The guide is designed to build practical confidence in parents and carers, providing a structured but accessible framework for the ongoing, open conversations that evidence consistently identifies as one of the most protective factors in children’s online lives.
Starting from the world of online games, the new conversation guide creates a natural pathway into wider discussion of digital behaviour and online safety, including screentime, content, spending and communication.
Yesterday’s announcement from the UK government will see new safety measures introduced from spring 2027. The new measures will encompass many aspects of children’s online lives, but not all, and there will remain a need for ongoing family conversations to help keep children safe online.
The guide builds on Ukie’s Power Up Pact resource, which supports families to agree boundaries around screen time, spending, online interactions and age-appropriate content. The conversation guide takes the conversation into new territory for older children, and is hosted on the Ask About Games website alongside new question-led content and direct links into Internet Matters’ wider online safety resources.

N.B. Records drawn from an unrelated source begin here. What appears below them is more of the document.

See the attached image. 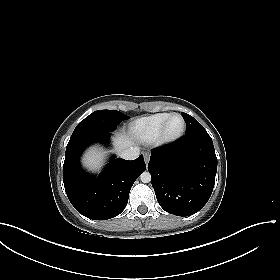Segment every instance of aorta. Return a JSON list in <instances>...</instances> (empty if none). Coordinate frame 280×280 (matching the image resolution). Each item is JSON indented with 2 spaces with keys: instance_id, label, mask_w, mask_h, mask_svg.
Masks as SVG:
<instances>
[{
  "instance_id": "obj_1",
  "label": "aorta",
  "mask_w": 280,
  "mask_h": 280,
  "mask_svg": "<svg viewBox=\"0 0 280 280\" xmlns=\"http://www.w3.org/2000/svg\"><path fill=\"white\" fill-rule=\"evenodd\" d=\"M140 179L143 183H149L151 181V174L145 171L141 174Z\"/></svg>"
}]
</instances>
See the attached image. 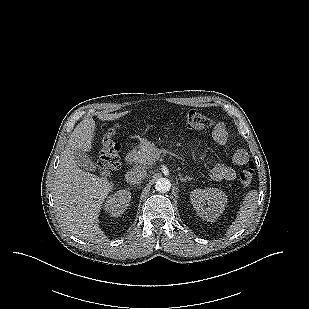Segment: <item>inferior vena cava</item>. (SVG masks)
<instances>
[{
  "label": "inferior vena cava",
  "mask_w": 309,
  "mask_h": 309,
  "mask_svg": "<svg viewBox=\"0 0 309 309\" xmlns=\"http://www.w3.org/2000/svg\"><path fill=\"white\" fill-rule=\"evenodd\" d=\"M146 176V170L141 166H137L126 173L125 179L127 183L134 185L139 184Z\"/></svg>",
  "instance_id": "inferior-vena-cava-1"
}]
</instances>
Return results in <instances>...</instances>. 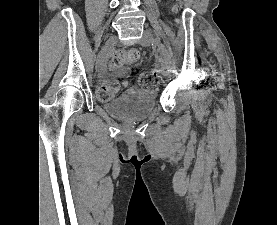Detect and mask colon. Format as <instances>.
<instances>
[{
	"label": "colon",
	"instance_id": "1",
	"mask_svg": "<svg viewBox=\"0 0 277 225\" xmlns=\"http://www.w3.org/2000/svg\"><path fill=\"white\" fill-rule=\"evenodd\" d=\"M185 2V0H178L175 9ZM140 58V53L136 49L119 50L115 53L112 65L114 67H123L135 63ZM160 74L155 70H148L140 75V85L146 90H154L159 83ZM120 86L116 81H110L99 86L97 90L98 98L101 100H108L119 92Z\"/></svg>",
	"mask_w": 277,
	"mask_h": 225
}]
</instances>
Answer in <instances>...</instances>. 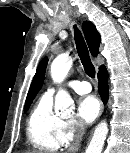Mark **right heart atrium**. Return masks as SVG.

Nick Poole, CEO of Ukie, said:
“Our partnership with Internet Matters is built on a simple conviction: parents shouldn’t have to navigate their children’s digital lives without support. As families face ever more complex questions about the platforms and experiences that are right for their children, free, practical guidance makes a real difference. What we are proud of is that this partnership puts genuine tools in parents’ hands at exactly the moment they need them, and helps make playing video games the starting point for the kind of open, honest conversations that can keep children safer online”
Rachel Huggins, Internet Matters CEO, said:
“Playing games online is one of the ways in which children first experience the online world, so it is a perfect place to start online safety conversations, which can continue and evolve as children grow. We’re delighted to be working with Ukie to help parents facilitate those important conversations, and to access practical advice to help them keep their families safe across all their online activities, supporting children to enjoy all the benefits of the digital world, whilst reducing potential harms”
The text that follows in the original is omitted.